A certain disease has an incidence rate of 0.6%. If the false negative rate is 5% and the false positive rate is 2%, compute the probability that a person who tests positive actually has the disease.

To compute the probability that a person who tests positive actually has the disease, we can use Bayes' theorem.

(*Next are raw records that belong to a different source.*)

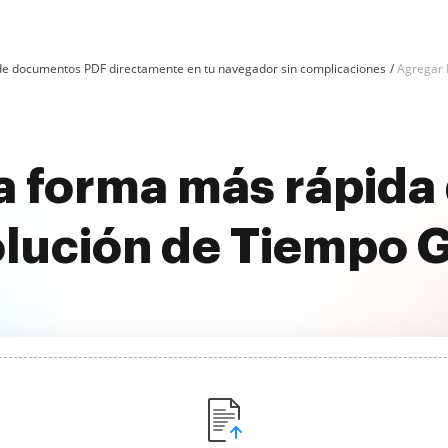
n de documentos PDF directamente en tu navegador sin complicaciones
Agregar 
a forma más rápida
lución de Tiempo G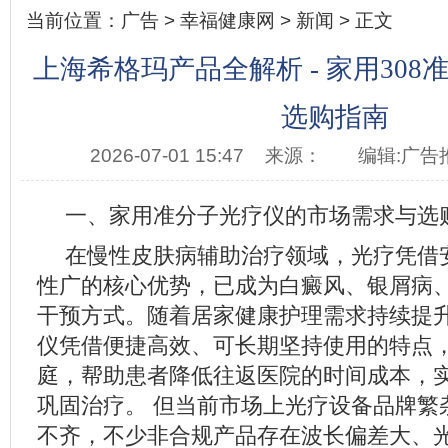
当前位置：
广告
>
幸福健康网
>
新闻
> 正文
上海希格玛产品全解析 - 家用30
选购指南
2026-07-01 15:47
来源：
编辑:广告
一、家用准分子光疗仪的市场需求与选
在慢性皮肤病辅助治疗领域，光疗凭借
性广的核心优势，已成为白癜风、银屑病
干预方式。随着居家健康护理需求持续提
仪凭借便捷高效、可长期坚持使用的特点
庭，帮助患者降低往返医院的时间成本，
巩固治疗。 但当前市场上光疗设备品牌繁
不齐，不少非合规产品存在波长偏差大、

Bayes' theorem is a way of updating probabilities based on new information.

Let's denote:
- A: the event that a person has the disease
- B: the event that a person tests positive

We want to find P(A|B), the probability that a person has the disease given that they tested positive.

By Bayes' theorem, we have:

P(A|B) = (P(B|A) * P(A)) / P(B)

Where:
- P(B|A): the probability of testing positive given that a person has the disease (true positive rate)
- P(A): the probability of a person having the disease (incidence rate)
- P(B): the probability of testing positive

Let's calculate each of these probabilities step by step:

1. P(B|A) = 1 - false negative rate = 1 - 0.05 = 0.95
(The false negative rate is the complement of the true positive rate.)

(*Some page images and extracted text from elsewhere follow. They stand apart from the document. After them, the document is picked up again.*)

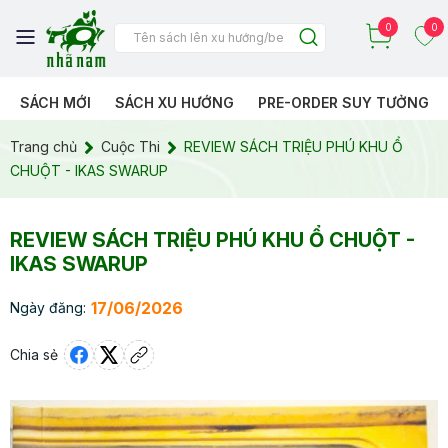
0
0
SÁCH MỚI
SÁCH XU HƯỚNG
PRE-ORDER SUY TƯỞNG
Trang chủ
Cuộc Thi
REVIEW SÁCH TRIỆU PHÚ KHU Ổ
CHUỘT - IKAS SWARUP
REVIEW SÁCH TRIỆU PHÚ KHU Ổ CHUỘT -
IKAS SWARUP
17/06/2026
Ngày đăng:
Chia sẻ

2. P(A) = incidence rate = 0.6% = 0.006
(The incidence rate is given in the problem as a percentage, which needs to be divided by 100 to convert it into a decimal.)

3. P(B) = P(B|A) * P(A) + P(B|not A) * P(not A)
(The probability of testing positive can be calculated as the sum of the probabilities of testing positive given that the person has the disease, multiplied by the probability of having the disease, and testing positive given that the person does not have the disease, multiplied by the probability of not having the disease.)

P(B) = 0.95 * 0.006 + 0.02 * (1 - 0.006)
= 0.0057 + 0.01388
= 0.01958

Now we can substitute the values into Bayes' theorem:

P(A|B) = (0.95 * 0.006) / 0.01958
= 0.0057 / 0.01958
≈ 0.2917

Therefore, the probability that a person who tests positive actually has the disease is approximately 0.2917, or 29.17%.